**Brief:** Repeat only these lines, exactly: the first line of the data, the line containing "Onah Nnamdi, Chiadikobi", and every line between them. Pictures stay out.

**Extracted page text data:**
----------
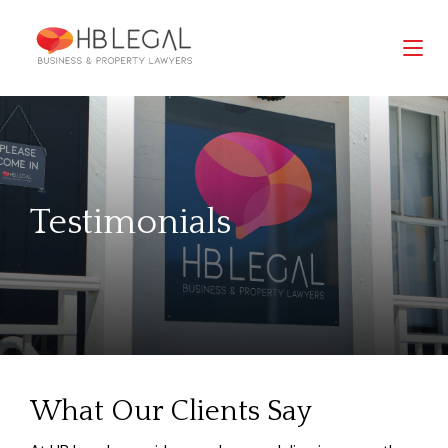
Testimonials
What Our Clients Say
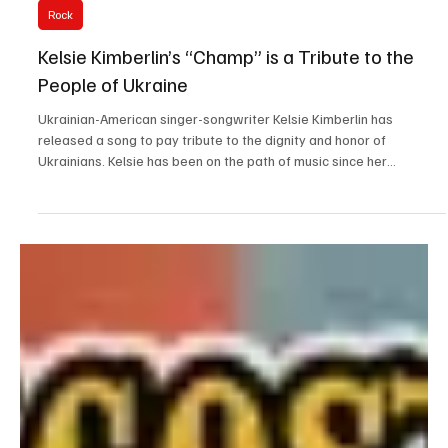
Mar 1
1 min read
Rock
Kelsie Kimberlin’s “Champ” is a Tribute to the
People of Ukraine
Ukrainian-American singer-songwriter Kelsie Kimberlin has
released a song to pay tribute to the dignity and honor of
Ukrainians. Kelsie has been on the path of music since her
childhood, when she used to sing with her dad, and has now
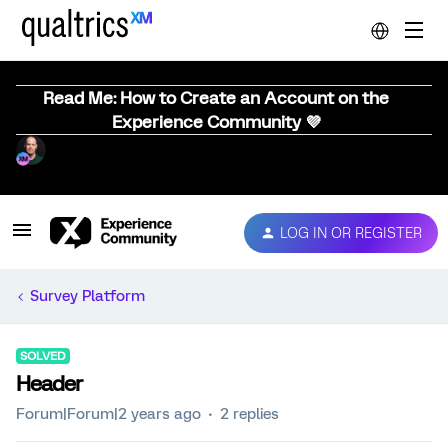
Read Me: How to Create an Account on the
Experience Community 💜
LOG IN OR REGISTER
Survey Platform
SOLVED
Header
Forum|Forum|2 years ago
2 replies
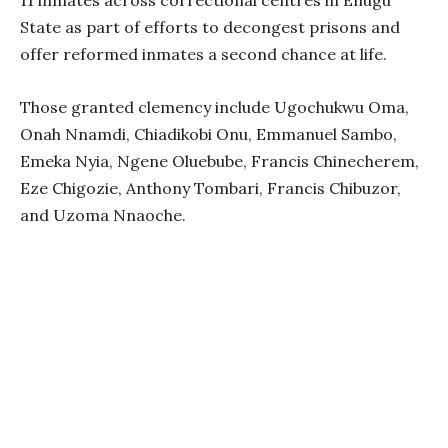
11 inmates across correctional centres in Enugu
State as part of efforts to decongest prisons and
offer reformed inmates a second chance at life.
Those granted clemency include Ugochukwu Oma,
Onah Nnamdi, Chiadikobi Onu, Emmanuel Sambo,
Emeka Nyia, Ngene Oluebube, Francis Chinecherem,
Eze Chigozie, Anthony Tombari, Francis Chibuzor,
and Uzoma Nnaoche.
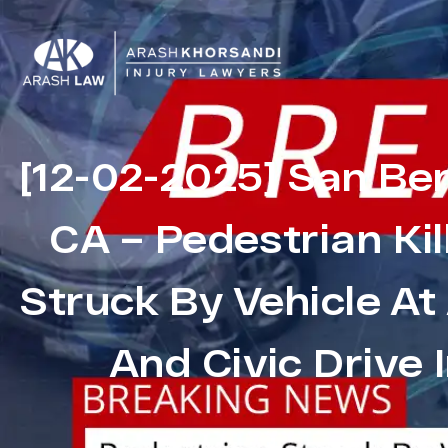
[12-02-2025] San Be
CA – Pedestrian Kil
Struck By Vehicle A
And Civic Drive I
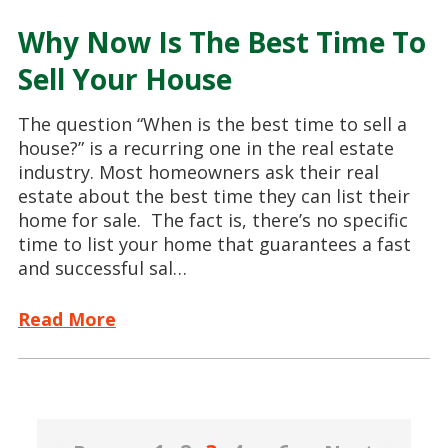
Why Now Is The Best Time To
Sell Your House
The question “When is the best time to sell a
house?” is a recurring one in the real estate
industry. Most homeowners ask their real
estate about the best time they can list their
home for sale. The fact is, there’s no specific
time to list your home that guarantees a fast
and successful sal…
Read More
Posts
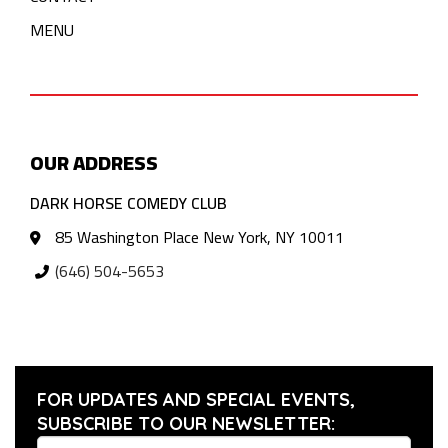
MENU
OUR ADDRESS
DARK HORSE COMEDY CLUB
85 Washington Place New York, NY 10011
(646) 504-5653
FOR UPDATES AND SPECIAL EVENTS,
SUBSCRIBE TO OUR NEWSLETTER:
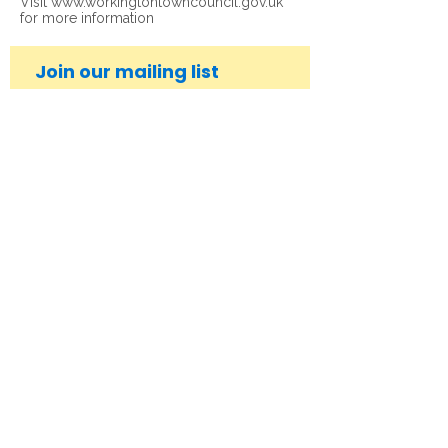
Visit
www.workingtontowncouncil.gov.uk
for more information
Join our mailing list
Subscribe Now
© 2026 Workington Town Council. All rights
reserved.
Privacy Policy
|
Legal Notice
|
Accessibility
Statement
Get in Touch
Contact us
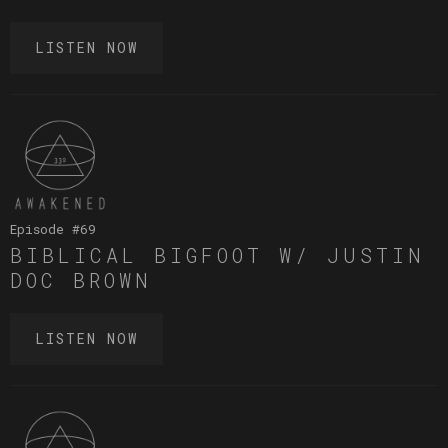
LISTEN NOW
Episode #
69
BIBLICAL BIGFOOT W/ JUSTIN
DOC BROWN
LISTEN NOW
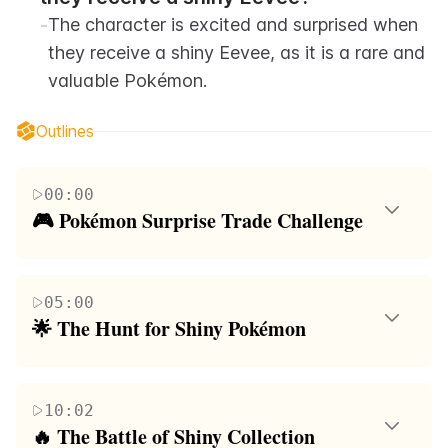
-
The character is excited and surprised when 
they receive a shiny Eevee, as it is a rare and 
valuable Pokémon.
Outlines
00:00
🎮 Pokémon Surprise Trade Challenge
The paragraph revolves around a friendly
competition involving Pokémon trades. The
05:00
participants aim to complete a list of 12 unique
🌟 The Hunt for Shiny Pokémon
categories through surprise trades in a structured
This paragraph focuses on the participants' quest to
order. The first to finish their list wins. The
find and trade shiny Pokémon. It highlights the
conversation includes discussions about specific
10:02
excitement and tension of receiving unexpected
Pokémon, such as PM7, and the strategies used in
🔥 The Battle of Shiny Collection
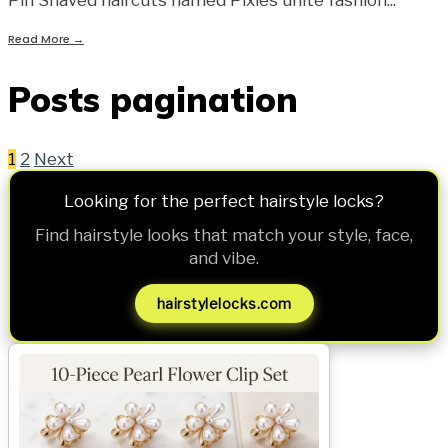
Read More
→
Posts pagination
1
2
Next
Looking for the perfect hairstyle locks?
Find hairstyle looks that match your style, face,
and vibe.
hairstylelocks.com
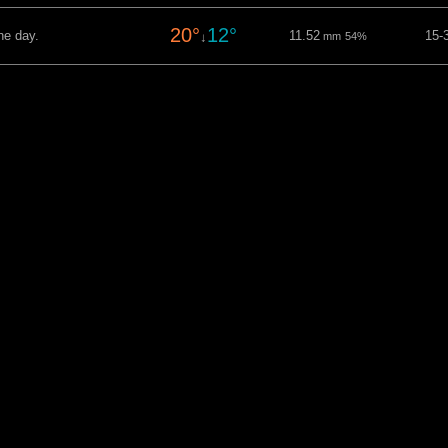
20°
12°
he day.
11.52
15-
↓
mm
54%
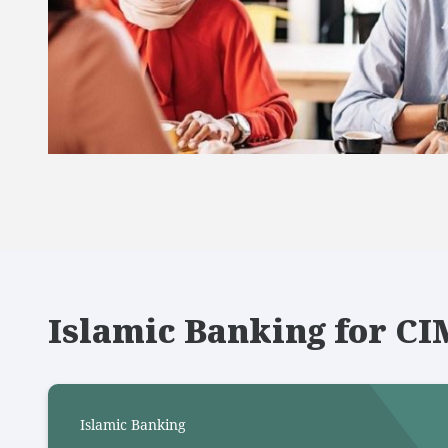
Islamic Banking for C
Islamic Banking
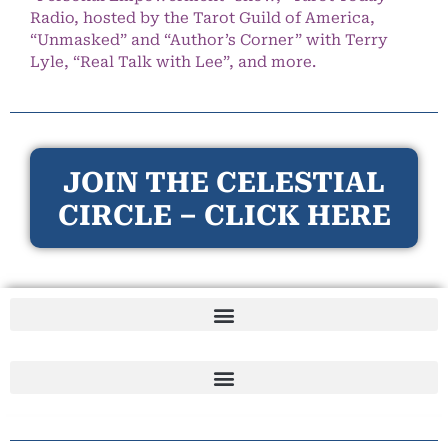
Radio, hosted by the Tarot Guild of America,
“Unmasked” and “Author’s Corner” with Terry
Lyle, “Real Talk with Lee”, and more.
JOIN THE CELESTIAL
CIRCLE – CLICK HERE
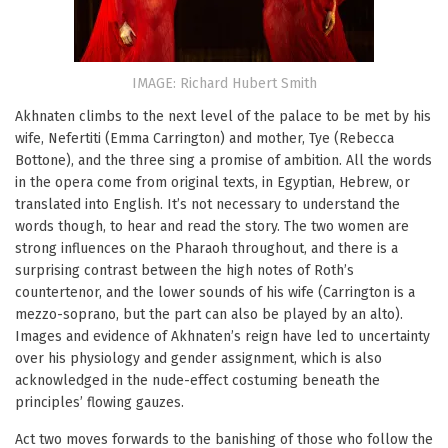
IMAGE: Richard Hubert Smith
Akhnaten climbs to the next level of the palace to be met by his
wife, Nefertiti (Emma Carrington) and mother, Tye (Rebecca
Bottone), and the three sing a promise of ambition. All the words
in the opera come from original texts, in Egyptian, Hebrew, or
translated into English. It’s not necessary to understand the
words though, to hear and read the story. The two women are
strong influences on the Pharaoh throughout, and there is a
surprising contrast between the high notes of Roth’s
countertenor, and the lower sounds of his wife (Carrington is a
mezzo-soprano, but the part can also be played by an alto).
Images and evidence of Akhnaten’s reign have led to uncertainty
over his physiology and gender assignment, which is also
acknowledged in the nude-effect costuming beneath the
principles’ flowing gauzes.
Act two moves forwards to the banishing of those who follow the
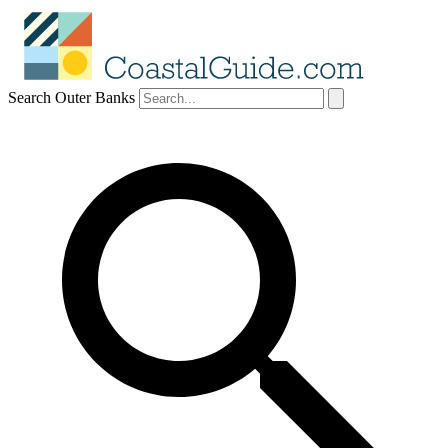
Search Outer Banks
----------
**Finished exercise:**
Testimonials
What Our Clients Say
Mar 1
1 min read
Rock
Kelsie Kimberlin’s “Champ” is a Tribute to the
People of Ukraine
Ukrainian-American singer-songwriter Kelsie Kimberlin has
released a song to pay tribute to the dignity and honor of
Ukrainians. Kelsie has been on the path of music since her
childhood, when she used to sing with her dad, and has now
Read Me: How to Create an Account on the
Experience Community 💜
LOG IN OR REGISTER
Survey Platform
SOLVED
Header
Forum|Forum|2 years ago
2 replies
11 inmates across correctional centres in Enugu
State as part of efforts to decongest prisons and
offer reformed inmates a second chance at life.
Those granted clemency include Ugochukwu Oma,
Onah Nnamdi, Chiadikobi Onu, Emmanuel Sambo,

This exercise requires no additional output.